Notes for KwaZulu-Natal Finance MEC Ina Cronjé, Contribution of Performance Monitoring and Evaluation to Good Governance Performance Monitoring and Evaluation Conference in Government and State Owned Enterprises
25 Nov 2010
Formulating the problem
The great scientist Albert Einstein stated a truism when he said that the "formulation of the problem is often more essential than its solution."
This immediately brings to mind the anecdote of another scientist who was doing experiments on a grasshopper to see what would happen to it if it loses its legs. He started by removing one leg and told the grasshopper, “Jump!” The grasshopper jumped. He then removed a second leg and repeated the instruction to jump. Again the grasshopper jumped. He continued amputating the grasshopper’s legs and commanded it to jump until only one leg remained. The grasshopper again jumped, albeit with great difficulty. However, when the last leg was removed, the grasshopper did not respond to the instruction to jump. “Eureka!” the excited scientist shouted, rushing to write down his conclusion: When a grasshopper’s legs are all removed, it loses its hearing.

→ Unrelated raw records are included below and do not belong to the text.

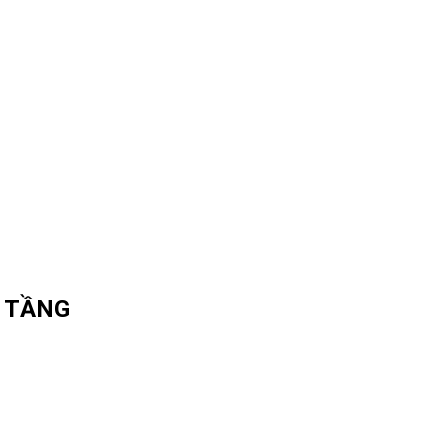
3 TẦNG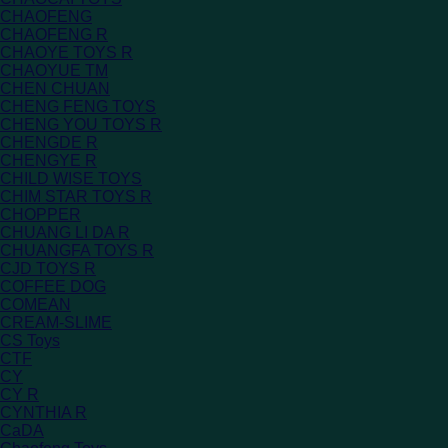
CHAOFENG
CHAOFENG R
CHAOYE TOYS R
CHAOYUE TM
CHEN CHUAN
CHENG FENG TOYS
CHENG YOU TOYS R
CHENGDE R
CHENGYE R
CHILD WISE TOYS
CHIM STAR TOYS R
CHOPPER
CHUANG LI DA R
CHUANGFA TOYS R
CJD TOYS R
COFFEE DOG
COMEAN
CREAM-SLIME
CS Toys
CTF
CY
CY R
CYNTHIA R
CaDA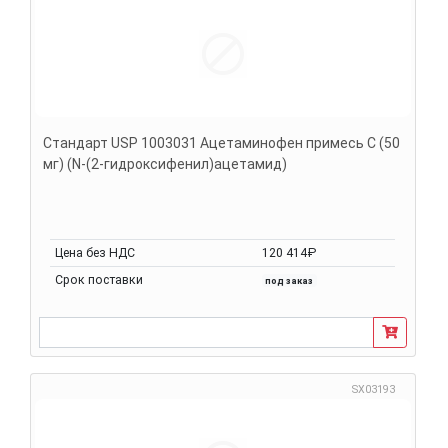
Стандарт USP 1003031 Ацетаминофен примесь C (50
мг) (N-(2-гидроксифенил)ацетамид)
Цена без НДС
120 414₽
Срок поставки
под заказ
SX03193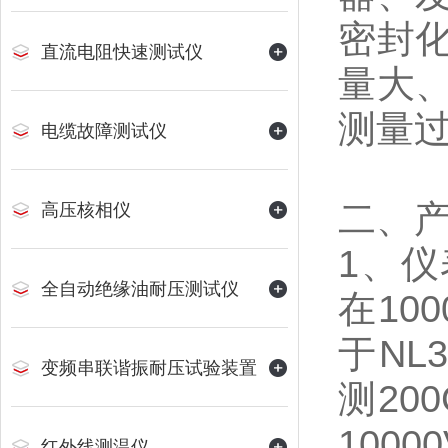
密封
直流电阻快速测试仪
量大
测量
电缆故障测试仪
二、
高压核相仪
1、仪
全自动绝缘油耐压测试仪
在100
于NL3
变频串联谐振耐压试验装置
测200
1000
红外线测温仪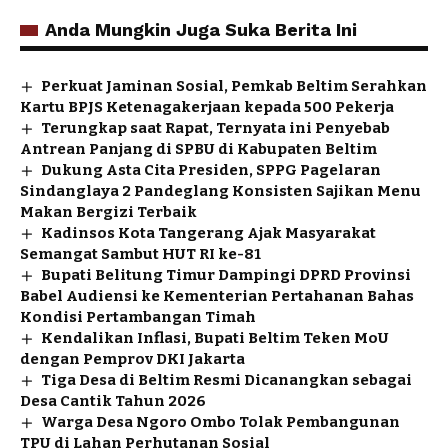
Anda Mungkin Juga Suka Berita Ini
Perkuat Jaminan Sosial, Pemkab Beltim Serahkan
Kartu BPJS Ketenagakerjaan kepada 500 Pekerja
Terungkap saat Rapat, Ternyata ini Penyebab
Antrean Panjang di SPBU di Kabupaten Beltim
Dukung Asta Cita Presiden, SPPG Pagelaran
Sindanglaya 2 Pandeglang Konsisten Sajikan Menu
Makan Bergizi Terbaik
Kadinsos Kota Tangerang Ajak Masyarakat
Semangat Sambut HUT RI ke-81
Bupati Belitung Timur Dampingi DPRD Provinsi
Babel Audiensi ke Kementerian Pertahanan Bahas
Kondisi Pertambangan Timah
Kendalikan Inflasi, Bupati Beltim Teken MoU
dengan Pemprov DKI Jakarta
Tiga Desa di Beltim Resmi Dicanangkan sebagai
Desa Cantik Tahun 2026
Warga Desa Ngoro Ombo Tolak Pembangunan
TPU di Lahan Perhutanan Sosial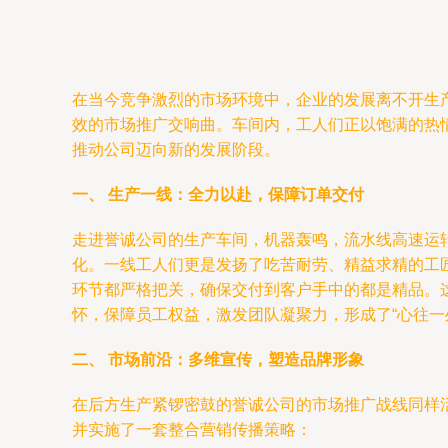
在当今竞争激烈的市场环境中，企业的发展离不开生
效的市场推广交响曲。车间内，工人们正以饱满的热
推动公司迈向新的发展阶段。
一、 生产一线：全力以赴，保障订单交付
走进誉诚公司的生产车间，机器轰鸣，流水线高速运
化。一线工人们更是发扬了吃苦耐劳、精益求精的工
环节都严格把关，确保交付到客户手中的都是精品。
怀，保障员工权益，激发团队凝聚力，形成了“心往一
二、 市场前沿：多维宣传，塑造品牌形象
在后方生产紧锣密鼓的誉诚公司的市场推广战线同样
并实施了一套整合营销传播策略：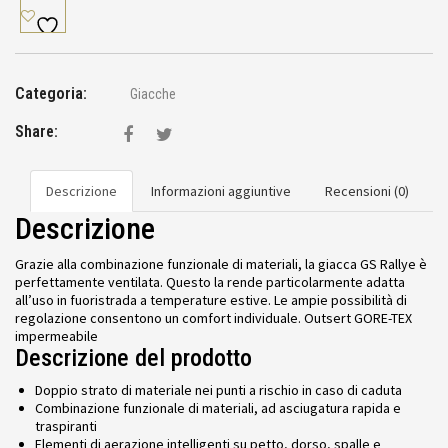
Categoria:
Giacche
Share:
Descrizione
Informazioni aggiuntive
Recensioni (0)
Descrizione
Grazie alla combinazione funzionale di materiali, la giacca GS Rallye è
perfettamente ventilata. Questo la rende particolarmente adatta
all’uso in fuoristrada a temperature estive. Le ampie possibilità di
regolazione consentono un comfort individuale. Outsert GORE-TEX
impermeabile
Descrizione del prodotto
Doppio strato di materiale nei punti a rischio in caso di caduta
Combinazione funzionale di materiali, ad asciugatura rapida e
traspiranti
Elementi di aerazione intelligenti su petto, dorso, spalle e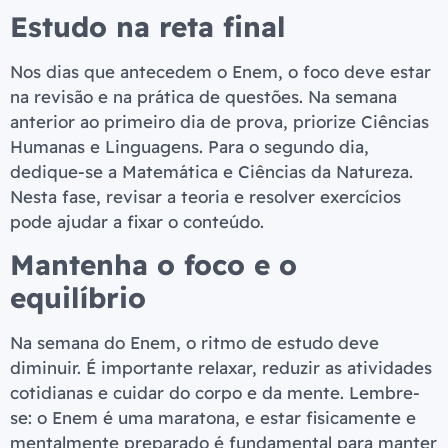
Estudo na reta final
Nos dias que antecedem o Enem, o foco deve estar
na revisão e na prática de questões. Na semana
anterior ao primeiro dia de prova, priorize Ciências
Humanas e Linguagens. Para o segundo dia,
dedique-se a Matemática e Ciências da Natureza.
Nesta fase, revisar a teoria e resolver exercícios
pode ajudar a fixar o conteúdo.
Mantenha o foco e o
equilíbrio
Na semana do Enem, o ritmo de estudo deve
diminuir. É importante relaxar, reduzir as atividades
cotidianas e cuidar do corpo e da mente. Lembre-
se: o Enem é uma maratona, e estar fisicamente e
mentalmente preparado é fundamental para manter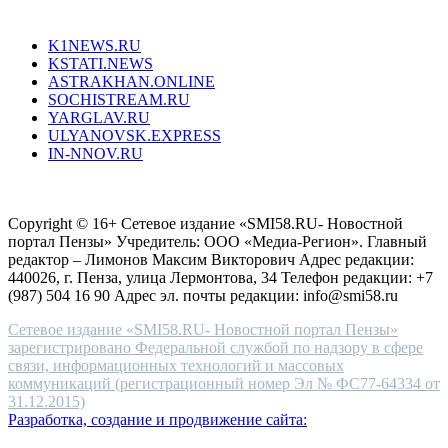
Все порталы НМГ
dazzling
type.
K1NEWS.RU
reddit
KSTATI.NEWS
sevenfridayreplica.ru
ASTRAKHAN.ONLINE
sevenfriday
SOCHISTREAM.RU
outlet
YARGLAV.RU
is
ULYANOVSK.EXPRESS
the
IN-NNOV.RU
first
choice
Согласие на обработку персональных данных
Политика по
for
защите персональных данных
high-
Copyright © 16+ Сетевое издание «SMI58.RU- Новостной
end
портал Пензы» Учредитель: ООО «Медиа-Регион». Главный
people.
редактор – Лимонов Максим Викторович Адрес редакции:
440026, г. Пенза, улица Лермонтова, 34 Телефон редакции: +7
(987) 504 16 90 Адрес эл. почты редакции: info@smi58.ru
Сетевое издание «SMI58.RU- Новостной портал Пензы»
зарегистрировано Федеральной службой по надзору в сфере
связи, информационных технологий и массовых
коммуникаций (регистрационный номер Эл № ФС77-64334 от
31.12.2015)
Разработка, создание и продвижение сайта: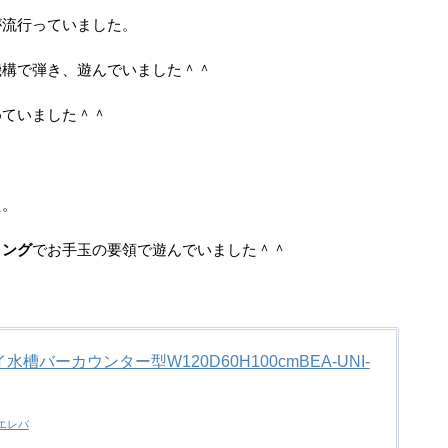
が流行っていました。
機構で弾き、遊んでいました＾＾
めていました＾＾
た。
リング
でお手玉の要領で遊んでいました＾＾
水槽バーカウンター型W120D60H100cmBEA-UNI-
エレバ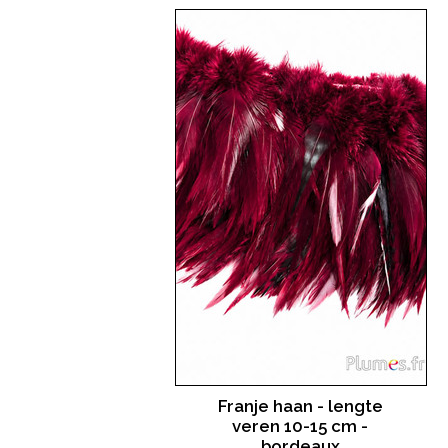
Franje haan - lengte
veren 10-15 cm -
bordeaux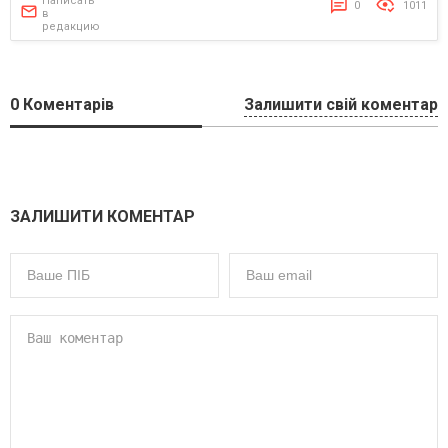
Написать
0
1011
в
редакцию
0
Коментарів
Залишити свій коментар
ЗАЛИШИТИ КОМЕНТАР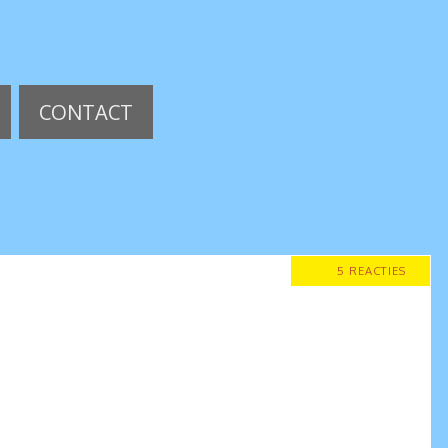
CONTACT
5 REACTIES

This tale is a warning against senseless Performance Monitoring and Evaluation and the conclusions that we draw from it. We can monitor and we can evaluate, but is it contributing to Good Governance? How many legless grasshoppers have unnecessarily received hearing aids at great cost because the “problem” or goal was not formulated properly, resulting in the wrong conclusions being drawn, and in inadequate and generally poor outcomes?
Monitoring and evaluation can only contribute to good governance if we know what we want to measure and evaluate and what we want to achieve by measuring and evaluating.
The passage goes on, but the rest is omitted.